◆ **WHAT YOU ARE ASKED TO DO**:
Set down the data again word for word. Skip any pictures.

(Stored data entries)
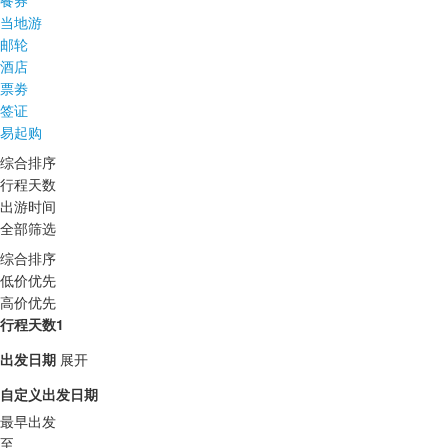
餐券
当地游
邮轮
酒店
票劵
签证
易起购
综合排序
行程天数
出游时间
全部筛选
综合排序
低价优先
高价优先
行程天数1
出发日期
展开
自定义出发日期
最早出发
至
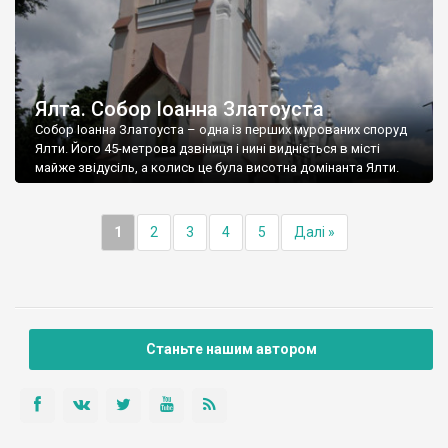
Ялта. Собор Іоанна Златоуста
Собор Іоанна Златоуста – одна із перших мурованих споруд
Ялти. Його 45-метрова дзвіниця і нині видніється в місті
майже звідусіль, а колись це була висотна домінанта Ялти.
1
2
3
4
5
Далі »
Станьте нашим автором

◆ **SOLVED PROBLEM**:
餐券
当地游
邮轮
酒店
票劵
签证
易起购
综合排序
行程天数
出游时间
全部筛选
综合排序
低价优先
高价优先
行程天数1
出发日期
展开
自定义出发日期
最早出发
至
Ялта. Собор Іоанна Златоуста
Собор Іоанна Златоуста – одна із перших мурованих споруд
Ялти. Його 45-метрова дзвіниця і нині видніється в місті
майже звідусіль, а колись це була висотна домінанта Ялти.
1
2
3
4
5
Далі »
Станьте нашим автором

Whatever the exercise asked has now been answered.